Good discussion ;o) I'll have a look at the material you've linked to. I can see that, if I wanted to, then what your suggesting is possible. Just as a private detective could run through the contents of a dustbin and come up with lots of information, a company could if they chose to, rifle through all of the sites that were visited by an individual and draw up a detailed profile on that person. I quite agree with you that protection against this needs to be in place to ensure an individuals privacy in this respect, but unless you're breaking the law with regards the Data Protection Act (UK) - I'm sure there will be a US equivalent - and the profile thus gained is directly linked to me (Mr T as an individual) then I can't see the harm in a company having a profile of what it is that I like looking at. I'll have a read of the info that Arvind and Vitaly offer in your link and post later.

Michael Kassner
Michael Kassner

My last try would be to mention that there is the concern about what the people do with the information once they have it.
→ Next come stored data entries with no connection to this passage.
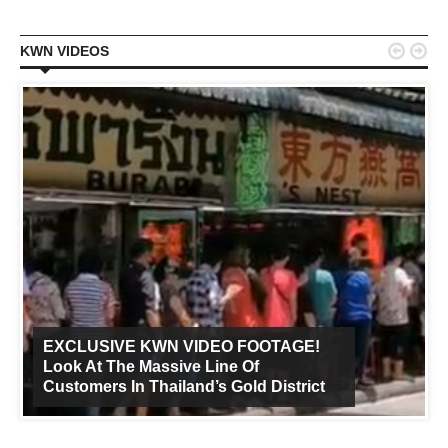


KWN VIDEOS
EXCLUSIVE KWN VIDEO FOOTAGE!
Look At The Massive Line Of
Customers In Thailand’s Gold District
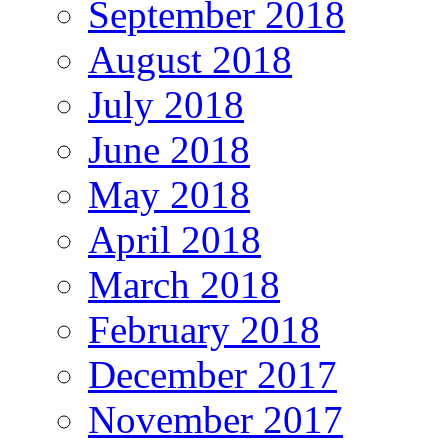
September 2018
August 2018
July 2018
June 2018
May 2018
April 2018
March 2018
February 2018
December 2017
November 2017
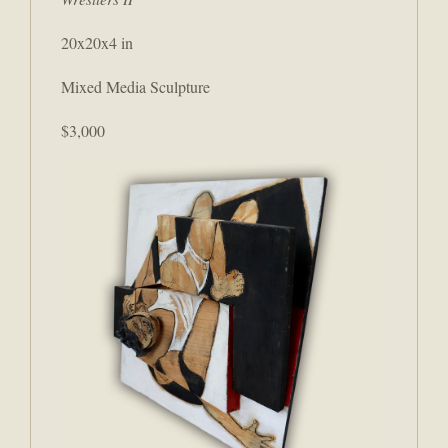
20x20x4 in
Mixed Media Sculpture
$3,000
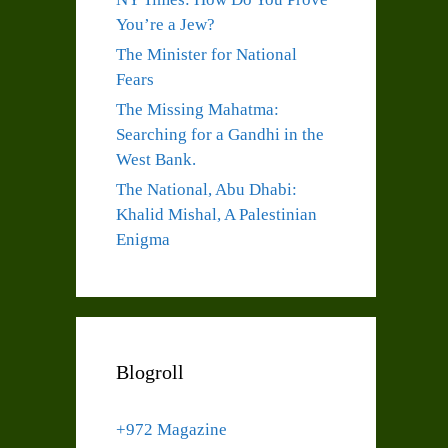
You’re a Jew?
The Minister for National
Fears
The Missing Mahatma:
Searching for a Gandhi in the
West Bank.
The National, Abu Dhabi:
Khalid Mishal, A Palestinian
Enigma
Blogroll
+972 Magazine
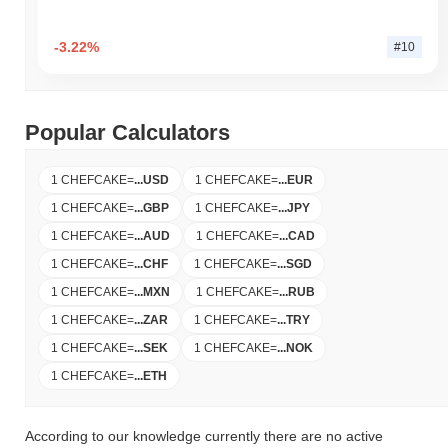
-3.22%
#10
Popular Calculators
1 CHEFCAKE
=
...
USD
1 CHEFCAKE
=
...
EUR
1 CHEFCAKE
=
...
GBP
1 CHEFCAKE
=
...
JPY
1 CHEFCAKE
=
...
AUD
1 CHEFCAKE
=
...
CAD
1 CHEFCAKE
=
...
CHF
1 CHEFCAKE
=
...
SGD
1 CHEFCAKE
=
...
MXN
1 CHEFCAKE
=
...
RUB
1 CHEFCAKE
=
...
ZAR
1 CHEFCAKE
=
...
TRY
1 CHEFCAKE
=
...
SEK
1 CHEFCAKE
=
...
NOK
1 CHEFCAKE
=
...
ETH
According to our knowledge currently there are no active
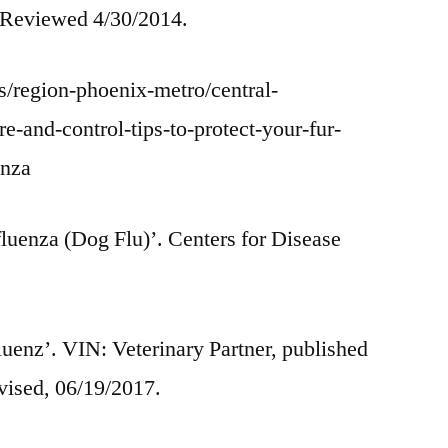
 Reviewed 4/30/2014.
/region-phoenix-metro/central-
-and-control-tips-to-protect-your-fur-
enza
luenza (Dog Flu)’. Centers for Disease
uenz’. VIN: Veterinary Partner, published
vised, 06/19/2017.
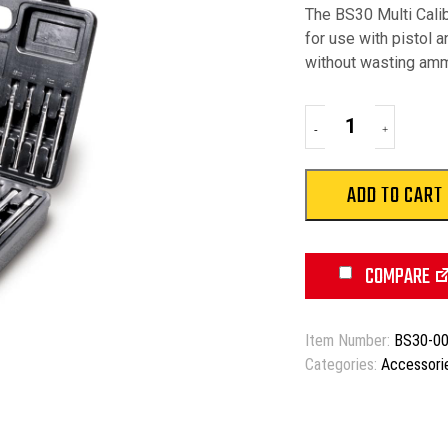
The BS30 Multi Calib
for use with pistol a
without wasting amm
Bore
-
+
Sight
Kit
quantity
ADD TO CART
COMPARE
Item Number:
BS30-0
Categories:
Accessori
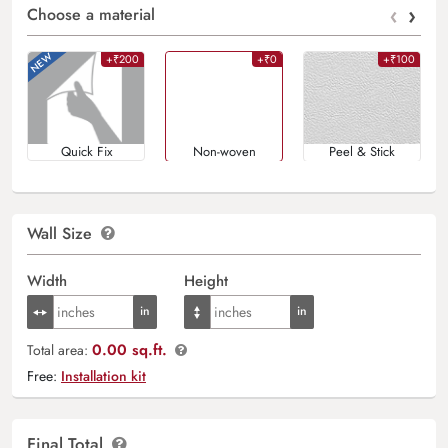
‹
›
Choose a material
+₹200
+₹0
+₹100
Quick Fix
Non-woven
Peel & Stick
Wall Size
Width
Height
0.00 sq.ft.
Total area:
Free:
Installation kit
Final Total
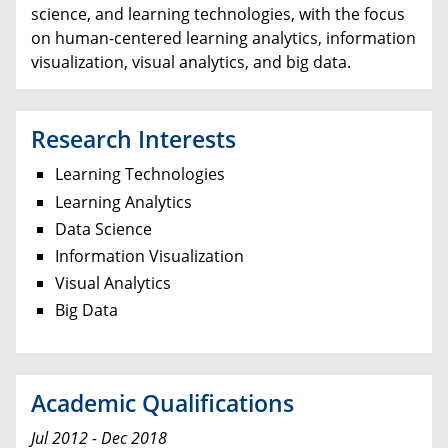
science, and learning technologies, with the focus
on human-centered learning analytics, information
visualization, visual analytics, and big data.
Research Interests
Learning Technologies
Learning Analytics
Data Science
Information Visualization
Visual Analytics
Big Data
Academic Qualifications
Jul 2012 - Dec 2018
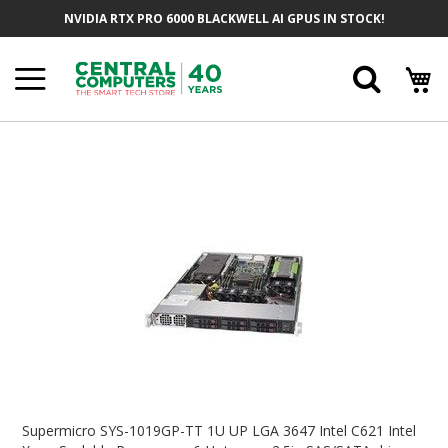
Skip
NVIDIA RTX PRO 6000 BLACKWELL AI GPUS IN STOCK!
To
Content
Searc
Skip
To
The
End
Of
The
Images
Gallery
Skip
To
Supermicro SYS-1019GP-TT 1U UP LGA 3647 Intel C621 Intel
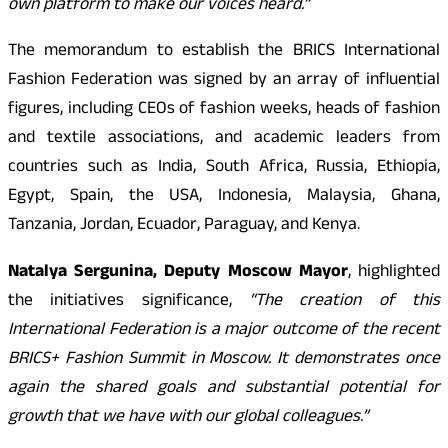
own platform to make our voices heard.”
The memorandum to establish the BRICS International
Fashion Federation was signed by an array of influential
figures, including CEOs of fashion weeks, heads of fashion
and textile associations, and academic leaders from
countries such as India, South Africa, Russia, Ethiopia,
Egypt, Spain, the USA, Indonesia, Malaysia, Ghana,
Tanzania, Jordan, Ecuador, Paraguay, and Kenya.
Natalya Sergunina, Deputy Moscow Mayor
, highlighted
the initiatives significance,
“The creation of this
International Federation is a major outcome of the recent
BRICS+ Fashion Summit in Moscow. It demonstrates once
again the shared goals and substantial potential for
growth that we have with our global colleagues.”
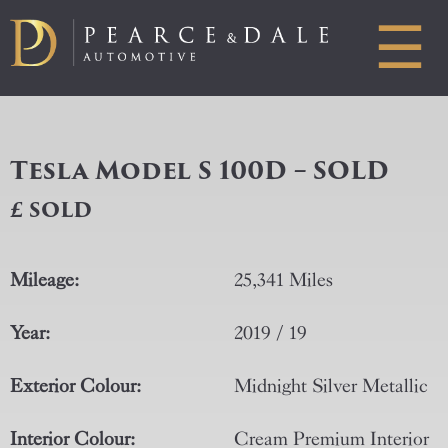
☰
Tesla Model S 100D – SOLD
£ SOLD
Mileage:
25,341 Miles
Year:
2019 / 19
Exterior Colour:
Midnight Silver Metallic
Interior Colour:
Cream Premium Interior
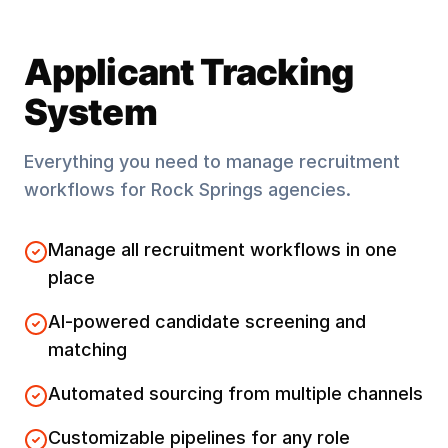
Applicant Tracking
System
Everything you need to manage recruitment
workflows for
Rock Springs
agencies.
Manage all recruitment workflows in one
place
AI-powered candidate screening and
matching
Automated sourcing from multiple channels
Customizable pipelines for any role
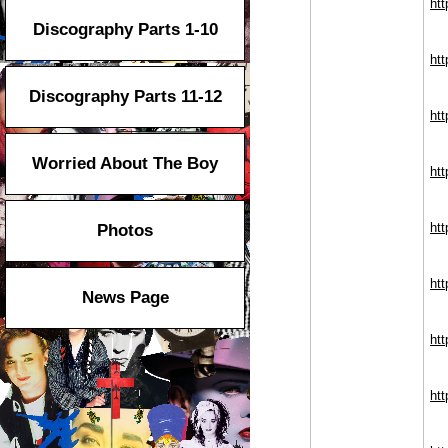
ht
Discography Parts 1-10
htt
Discography Parts 11-12
ht
Worried About The Boy
ht
ht
Photos
ht
News Page
htt
htt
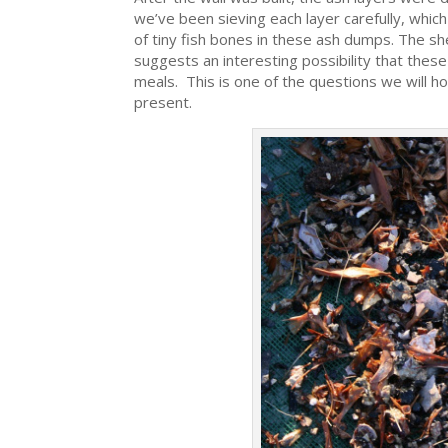
we’ve been sieving each layer carefully, whic
of tiny fish bones in these ash dumps. The sh
suggests an interesting possibility that these
meals. This is one of the questions we will h
present.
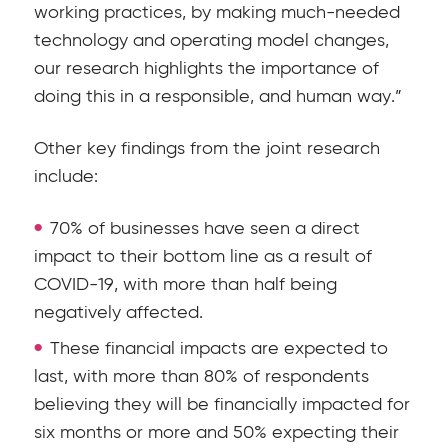
working practices, by making much-needed
technology and operating model changes,
our research highlights the importance of
doing this in a responsible, and human way.”
Other key findings from the joint research
include:
70% of businesses have seen a direct
impact to their bottom line as a result of
COVID-19, with more than half being
negatively affected.
These financial impacts are expected to
last, with more than 80% of respondents
believing they will be financially impacted for
six months or more and 50% expecting their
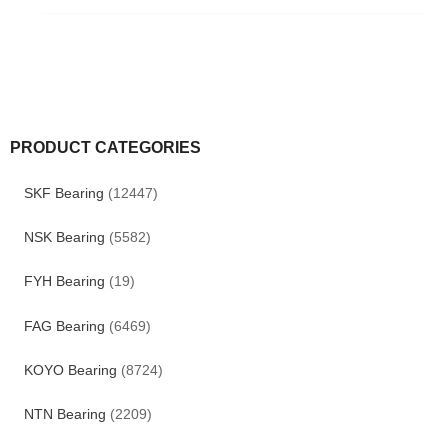
PRODUCT CATEGORIES
SKF Bearing
(12447)
NSK Bearing
(5582)
FYH Bearing
(19)
FAG Bearing
(6469)
KOYO Bearing
(8724)
NTN Bearing
(2209)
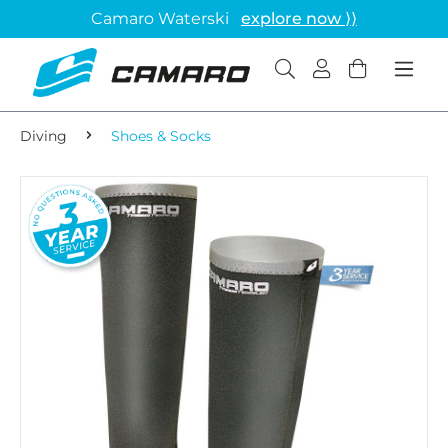
Camaro Waterski
explore now ⟩⟩
Diving
Shoes & Socks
I've read that the ad networks are reselling information to anyone who wants it. I have no proof, but that would be a bit unnerving. The reason I say that is from my writing about how gathering bits and pieces of supposedly harmless data from several sources eventually lead to someone knowing a great deal about you. If you are interested my friend, Dr. Arvind Narayanan has done a bunch of research on this: http://randomwalker.info/

JCitizen
JCitizen

They scrape data for the insurance companies to target people individually for rate hikes. This has been in the news. Whether you use Face Book or not, that doesn't mean they won't spread this everywhere on the web.